→ **RECORDED INFORMATION**:
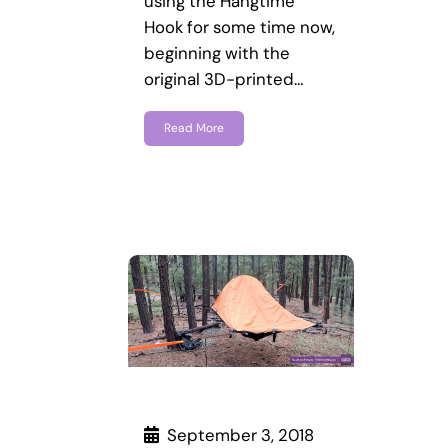
using the Hangtime
Hook for some time now,
beginning with the
original 3D-printed…
Read More
September 3, 2018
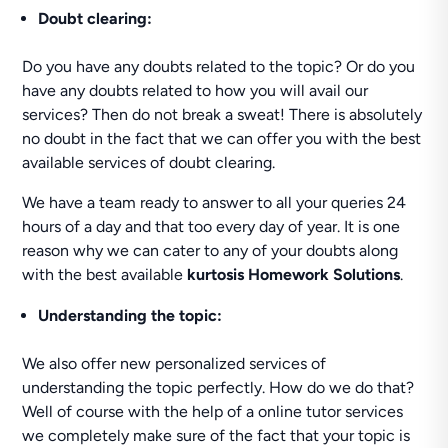
Doubt clearing:
Do you have any doubts related to the topic? Or do you
have any doubts related to how you will avail our
services? Then do not break a sweat! There is absolutely
no doubt in the fact that we can offer you with the best
available services of doubt clearing.
We have a team ready to answer to all your queries 24
hours of a day and that too every day of year. It is one
reason why we can cater to any of your doubts along
with the best available
kurtosis Homework Solutions
.
Understanding the topic:
We also offer new personalized services of
understanding the topic perfectly. How do we do that?
Well of course with the help of a online tutor services
we completely make sure of the fact that your topic is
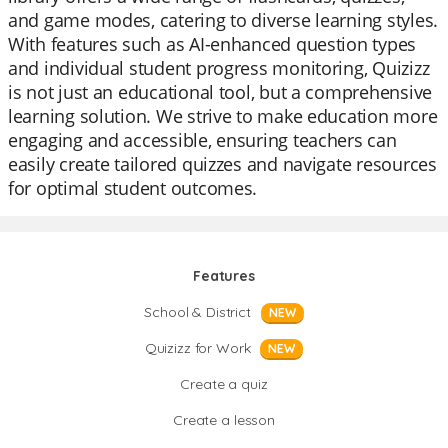
and game modes, catering to diverse learning styles.
With features such as AI-enhanced question types
and individual student progress monitoring, Quizizz
is not just an educational tool, but a comprehensive
learning solution. We strive to make education more
engaging and accessible, ensuring teachers can
easily create tailored quizzes and navigate resources
for optimal student outcomes.
Features
School & District
NEW
Quizizz for Work
NEW
Create a quiz
Create a lesson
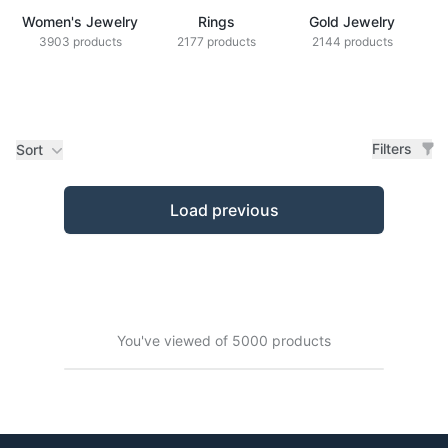
Women's Jewelry
Rings
Gold Jewelry
Z
3903 products
2177 products
2144 products
Filters
Sort
Products
Load previous
You've viewed of 5000 products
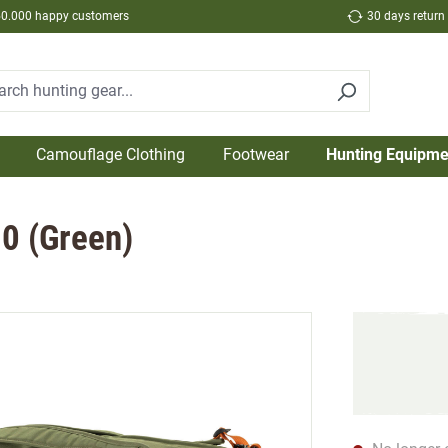
50.000 happy customers
30 days return
Camouflage Clothing
Footwear
Hunting Equipme
80 (Green)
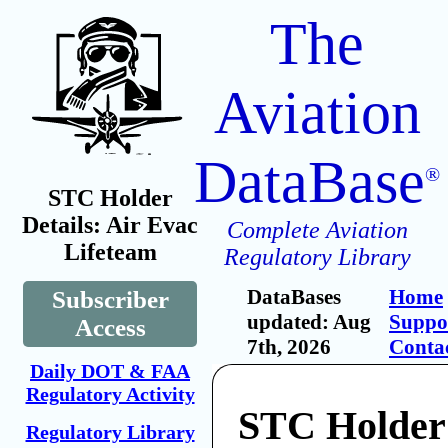
The
Aviation
DataBase
®
STC Holder
Details: Air Evac
Complete Aviation
Lifeteam
Regulatory Library
DataBases
Home
Subscriber
updated: Aug
Suppo
Access
7th, 2026
Conta
Daily DOT & FAA
Regulatory Activity
STC Holder:
Regulatory Library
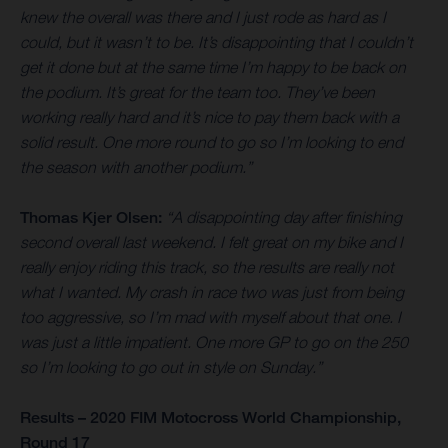
knew the overall was there and I just rode as hard as I
could, but it wasn’t to be. It’s disappointing that I couldn’t
get it done but at the same time I’m happy to be back on
the podium. It’s great for the team too. They’ve been
working really hard and it’s nice to pay them back with a
solid result. One more round to go so I’m looking to end
the season with another podium.”
Thomas Kjer Olsen:
“A disappointing day after finishing
second overall last weekend. I felt great on my bike and I
really enjoy riding this track, so the results are really not
what I wanted. My crash in race two was just from being
too aggressive, so I’m mad with myself about that one. I
was just a little impatient. One more GP to go on the 250
so I’m looking to go out in style on Sunday.”
Results – 2020 FIM Motocross World Championship,
Round 17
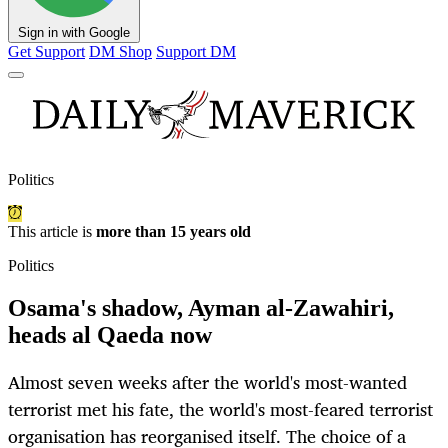
Sign in with Google
Get Support
DM Shop
Support DM
Politics
This article is
more than 15 years old
Politics
Osama's shadow, Ayman al-Zawahiri,
heads al Qaeda now
Almost seven weeks after the world's most-wanted
terrorist met his fate, the world's most-feared terrorist
organisation has reorganised itself. The choice of a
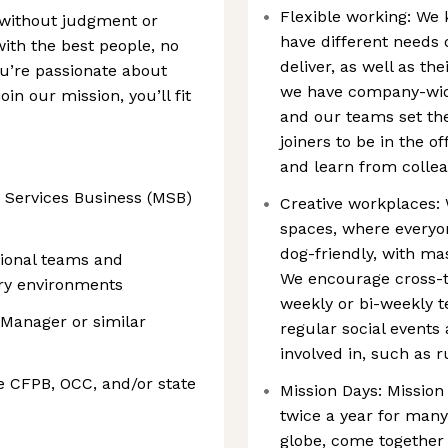
Flexible working: We 
 without judgment or
have different needs
with the best people, no
deliver, as well as t
ou’re passionate about
we have company-wide
in our mission, you’ll fit
and our teams set th
joiners to be in the o
and learn from collea
 Services Business (MSB)
Creative workplaces: 
spaces, where everyo
dog-friendly, with m
tional teams and
We encourage cross-t
ory environments
weekly or bi-weekly 
 Manager or similar
regular social events 
involved in, such as 
e CFPB, OCC, and/or state
Mission Days: Mission
twice a year for many
globe, come together 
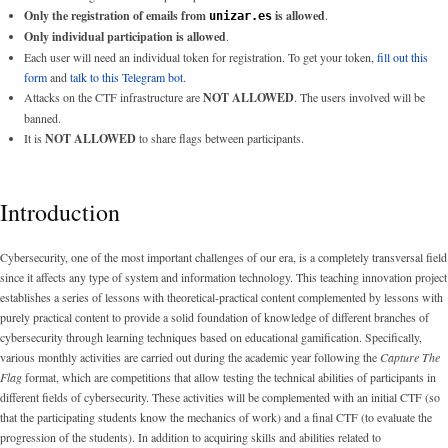
Only the registration of emails from
is allowed
.
unizar.es
Only individual participation is allowed
.
Each user will need an individual token for registration. To get your token,
fill out this
form
and
talk to this Telegram bot
.
Attacks on the CTF infrastructure are
NOT ALLOWED
. The users involved will be
banned.
It is
NOT ALLOWED
to share flags between participants.
Introduction
Cybersecurity, one of the most important challenges of our era, is a completely transversal field
since it affects any type of system and information technology. This teaching innovation project
establishes a series of lessons with theoretical-practical content complemented by lessons with
purely practical content to provide a solid foundation of knowledge of different branches of
cybersecurity through learning techniques based on educational gamification. Specifically,
various monthly activities are carried out during the academic year following the
Capture The
Flag
format, which are competitions that allow testing the technical abilities of participants in
different fields of cybersecurity. These activities will be complemented with an initial CTF (so
that the participating students know the mechanics of work) and a final CTF (to evaluate the
progression of the students). In addition to acquiring skills and abilities related to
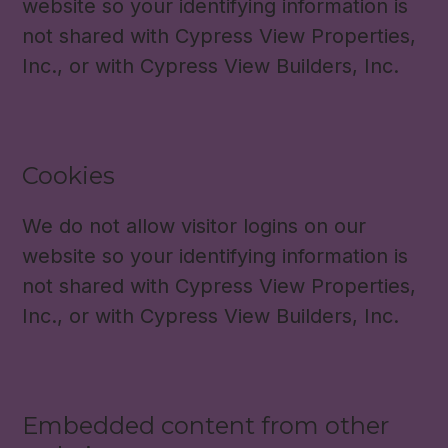
website so your identifying information is
not shared with Cypress View Properties,
Inc., or with Cypress View Builders, Inc.
Cookies
We do not allow visitor logins on our
website so your identifying information is
not shared with Cypress View Properties,
Inc., or with Cypress View Builders, Inc.
Embedded content from other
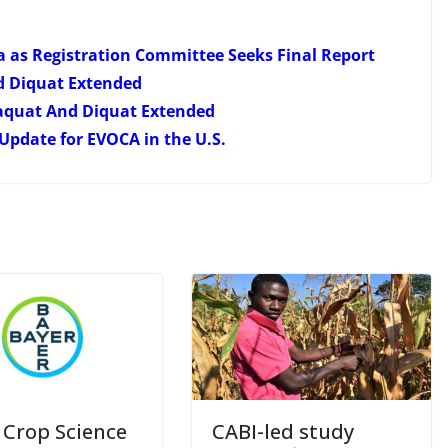
a as Registration Committee Seeks Final Report
d Diquat Extended
aquat And Diquat Extended
Update for EVOCA in the U.S.
 Crop Science
CABI-led study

→ **PROBLEM TO WORK ON**: Give back exactly the run of lines that opens the material above and ends at the line with "day after finishing". Omit the pictures.

→ **YOUR RESPONSE**:
using the Hangtime
Hook for some time now,
beginning with the
original 3D-printed…
Read More
September 3, 2018
Doubt clearing:
Do you have any doubts related to the topic? Or do you
have any doubts related to how you will avail our
services? Then do not break a sweat! There is absolutely
no doubt in the fact that we can offer you with the best
available services of doubt clearing.
We have a team ready to answer to all your queries 24
hours of a day and that too every day of year. It is one
reason why we can cater to any of your doubts along
with the best available
kurtosis Homework Solutions
.
Understanding the topic:
We also offer new personalized services of
understanding the topic perfectly. How do we do that?
Well of course with the help of a online tutor services
we completely make sure of the fact that your topic is
and game modes, catering to diverse learning styles.
With features such as AI-enhanced question types
and individual student progress monitoring, Quizizz
is not just an educational tool, but a comprehensive
learning solution. We strive to make education more
engaging and accessible, ensuring teachers can
easily create tailored quizzes and navigate resources
for optimal student outcomes.
Features
School & District
NEW
Quizizz for Work
NEW
Create a quiz
Create a lesson
Women's Jewelry
Rings
Gold Jewelry
Z
3903 products
2177 products
2144 products
Filters
Sort
Products
Load previous
You've viewed of 5000 products
50.000 happy customers
30 days return
Camouflage Clothing
Footwear
Hunting Equipme
80 (Green)
The
Aviation
DataBase
®
STC Holder
Details: Air Evac
Complete Aviation
Lifeteam
Regulatory Library
DataBases
Home
Subscriber
updated: Aug
Suppo
Access
7th, 2026
Conta
Daily DOT & FAA
Regulatory Activity
STC Holder:
Regulatory Library
knew the overall was there and I just rode as hard as I
could, but it wasn’t to be. It’s disappointing that I couldn’t
get it done but at the same time I’m happy to be back on
the podium. It’s great for the team too. They’ve been
working really hard and it’s nice to pay them back with a
solid result. One more round to go so I’m looking to end
the season with another podium.”
Thomas Kjer Olsen:
“A disappointing day after finishing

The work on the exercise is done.